━━ MATERIAL FOR THE TASK ━━

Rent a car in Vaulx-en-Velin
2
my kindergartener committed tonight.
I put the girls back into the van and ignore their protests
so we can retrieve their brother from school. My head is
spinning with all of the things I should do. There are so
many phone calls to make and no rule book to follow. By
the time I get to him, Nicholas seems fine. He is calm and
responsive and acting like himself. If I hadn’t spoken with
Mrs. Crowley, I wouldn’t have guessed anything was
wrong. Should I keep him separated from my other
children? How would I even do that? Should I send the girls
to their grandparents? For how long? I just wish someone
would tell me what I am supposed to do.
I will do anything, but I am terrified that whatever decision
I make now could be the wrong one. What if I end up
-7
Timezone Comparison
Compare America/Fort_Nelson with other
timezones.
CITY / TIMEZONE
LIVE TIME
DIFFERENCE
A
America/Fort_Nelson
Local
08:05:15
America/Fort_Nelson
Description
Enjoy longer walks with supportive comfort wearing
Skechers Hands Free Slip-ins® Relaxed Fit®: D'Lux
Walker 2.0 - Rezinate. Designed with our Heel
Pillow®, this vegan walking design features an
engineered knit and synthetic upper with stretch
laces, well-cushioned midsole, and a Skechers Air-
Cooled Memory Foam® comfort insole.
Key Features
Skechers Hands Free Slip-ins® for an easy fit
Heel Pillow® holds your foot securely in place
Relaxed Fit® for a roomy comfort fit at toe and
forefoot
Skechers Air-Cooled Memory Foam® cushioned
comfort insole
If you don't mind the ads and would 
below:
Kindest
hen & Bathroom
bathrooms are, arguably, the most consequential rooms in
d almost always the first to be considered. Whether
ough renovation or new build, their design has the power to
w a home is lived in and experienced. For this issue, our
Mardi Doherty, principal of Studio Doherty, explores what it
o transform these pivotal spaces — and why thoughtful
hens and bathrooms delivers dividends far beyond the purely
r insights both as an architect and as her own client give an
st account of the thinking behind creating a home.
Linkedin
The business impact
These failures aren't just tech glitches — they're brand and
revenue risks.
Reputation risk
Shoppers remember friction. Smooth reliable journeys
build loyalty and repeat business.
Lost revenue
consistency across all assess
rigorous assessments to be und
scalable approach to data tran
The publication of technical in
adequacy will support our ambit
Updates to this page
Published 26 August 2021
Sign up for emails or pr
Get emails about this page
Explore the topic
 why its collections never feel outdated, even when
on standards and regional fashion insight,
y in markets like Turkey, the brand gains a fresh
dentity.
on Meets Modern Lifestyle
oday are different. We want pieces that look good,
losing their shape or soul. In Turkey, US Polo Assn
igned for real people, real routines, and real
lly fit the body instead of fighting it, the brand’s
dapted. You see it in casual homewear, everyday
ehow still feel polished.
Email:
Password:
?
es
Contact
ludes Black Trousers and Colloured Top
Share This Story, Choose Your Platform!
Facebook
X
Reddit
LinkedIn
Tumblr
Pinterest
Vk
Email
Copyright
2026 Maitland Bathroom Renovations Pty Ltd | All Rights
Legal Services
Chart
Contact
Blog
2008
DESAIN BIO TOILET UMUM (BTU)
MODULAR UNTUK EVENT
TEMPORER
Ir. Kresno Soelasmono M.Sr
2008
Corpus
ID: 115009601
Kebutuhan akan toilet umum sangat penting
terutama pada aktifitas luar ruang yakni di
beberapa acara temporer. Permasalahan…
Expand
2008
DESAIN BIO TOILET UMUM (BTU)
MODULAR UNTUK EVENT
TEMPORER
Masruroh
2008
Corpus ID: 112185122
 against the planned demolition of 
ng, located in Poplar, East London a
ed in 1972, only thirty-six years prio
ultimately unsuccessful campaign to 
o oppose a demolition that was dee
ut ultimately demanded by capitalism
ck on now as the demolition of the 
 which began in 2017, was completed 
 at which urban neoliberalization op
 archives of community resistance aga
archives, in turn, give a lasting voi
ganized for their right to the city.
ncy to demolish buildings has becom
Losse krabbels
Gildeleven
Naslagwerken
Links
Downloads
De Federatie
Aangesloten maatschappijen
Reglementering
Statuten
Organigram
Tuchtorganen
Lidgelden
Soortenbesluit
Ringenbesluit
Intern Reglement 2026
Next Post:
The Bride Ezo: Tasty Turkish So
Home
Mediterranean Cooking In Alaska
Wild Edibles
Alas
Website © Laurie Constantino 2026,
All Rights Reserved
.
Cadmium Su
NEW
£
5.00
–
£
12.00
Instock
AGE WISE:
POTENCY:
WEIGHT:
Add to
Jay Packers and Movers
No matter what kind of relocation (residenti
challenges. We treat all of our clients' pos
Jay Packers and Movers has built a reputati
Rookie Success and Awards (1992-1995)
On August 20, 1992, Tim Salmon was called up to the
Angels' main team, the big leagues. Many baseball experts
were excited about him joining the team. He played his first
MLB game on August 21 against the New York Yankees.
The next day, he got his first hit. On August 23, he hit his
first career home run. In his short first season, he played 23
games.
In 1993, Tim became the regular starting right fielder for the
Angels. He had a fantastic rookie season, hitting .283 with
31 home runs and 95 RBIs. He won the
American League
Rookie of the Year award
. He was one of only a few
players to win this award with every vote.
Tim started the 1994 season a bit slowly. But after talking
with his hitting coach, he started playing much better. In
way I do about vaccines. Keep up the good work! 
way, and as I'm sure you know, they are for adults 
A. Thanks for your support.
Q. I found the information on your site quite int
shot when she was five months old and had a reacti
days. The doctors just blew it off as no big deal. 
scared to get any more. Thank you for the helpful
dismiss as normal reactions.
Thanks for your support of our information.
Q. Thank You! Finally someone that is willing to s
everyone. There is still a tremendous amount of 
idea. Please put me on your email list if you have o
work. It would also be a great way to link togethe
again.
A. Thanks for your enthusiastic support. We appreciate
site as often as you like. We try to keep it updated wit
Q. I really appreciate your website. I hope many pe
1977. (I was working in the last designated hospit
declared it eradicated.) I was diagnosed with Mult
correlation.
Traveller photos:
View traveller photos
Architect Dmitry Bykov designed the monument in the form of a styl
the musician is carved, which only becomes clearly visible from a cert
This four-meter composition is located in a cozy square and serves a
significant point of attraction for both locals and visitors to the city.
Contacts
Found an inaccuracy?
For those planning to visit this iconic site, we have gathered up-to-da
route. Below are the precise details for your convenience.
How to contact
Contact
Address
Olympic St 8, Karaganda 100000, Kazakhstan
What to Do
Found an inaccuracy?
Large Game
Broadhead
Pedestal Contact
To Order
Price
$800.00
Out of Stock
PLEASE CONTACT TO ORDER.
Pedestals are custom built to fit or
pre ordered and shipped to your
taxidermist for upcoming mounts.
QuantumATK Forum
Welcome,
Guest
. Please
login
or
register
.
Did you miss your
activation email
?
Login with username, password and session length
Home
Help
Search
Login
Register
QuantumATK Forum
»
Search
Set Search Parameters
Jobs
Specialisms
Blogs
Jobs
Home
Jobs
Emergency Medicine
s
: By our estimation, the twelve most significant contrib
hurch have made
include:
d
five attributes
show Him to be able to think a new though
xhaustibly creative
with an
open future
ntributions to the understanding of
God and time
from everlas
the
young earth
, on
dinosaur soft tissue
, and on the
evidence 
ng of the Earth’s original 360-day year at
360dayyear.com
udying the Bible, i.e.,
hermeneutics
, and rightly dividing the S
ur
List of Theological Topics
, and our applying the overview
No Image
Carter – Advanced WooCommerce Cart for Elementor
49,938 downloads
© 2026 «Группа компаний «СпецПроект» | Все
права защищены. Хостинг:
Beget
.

━━━

◆ WORK TO COMPLETE ◆
Could you please retype the lines from the start of the data through the line with "bathrooms are, arguably, the", both included, and nothing else?

◆ RESPONSE BOX ◆
Rent a car in Vaulx-en-Velin
2
my kindergartener committed tonight.
I put the girls back into the van and ignore their protests
so we can retrieve their brother from school. My head is
spinning with all of the things I should do. There are so
many phone calls to make and no rule book to follow. By
the time I get to him, Nicholas seems fine. He is calm and
responsive and acting like himself. If I hadn’t spoken with
Mrs. Crowley, I wouldn’t have guessed anything was
wrong. Should I keep him separated from my other
children? How would I even do that? Should I send the girls
to their grandparents? For how long? I just wish someone
would tell me what I am supposed to do.
I will do anything, but I am terrified that whatever decision
I make now could be the wrong one. What if I end up
-7
Timezone Comparison
Compare America/Fort_Nelson with other
timezones.
CITY / TIMEZONE
LIVE TIME
DIFFERENCE
A
America/Fort_Nelson
Local
08:05:15
America/Fort_Nelson
Description
Enjoy longer walks with supportive comfort wearing
Skechers Hands Free Slip-ins® Relaxed Fit®: D'Lux
Walker 2.0 - Rezinate. Designed with our Heel
Pillow®, this vegan walking design features an
engineered knit and synthetic upper with stretch
laces, well-cushioned midsole, and a Skechers Air-
Cooled Memory Foam® comfort insole.
Key Features
Skechers Hands Free Slip-ins® for an easy fit
Heel Pillow® holds your foot securely in place
Relaxed Fit® for a roomy comfort fit at toe and
forefoot
Skechers Air-Cooled Memory Foam® cushioned
comfort insole
If you don't mind the ads and would 
below:
Kindest
hen & Bathroom
bathrooms are, arguably, the most consequential rooms in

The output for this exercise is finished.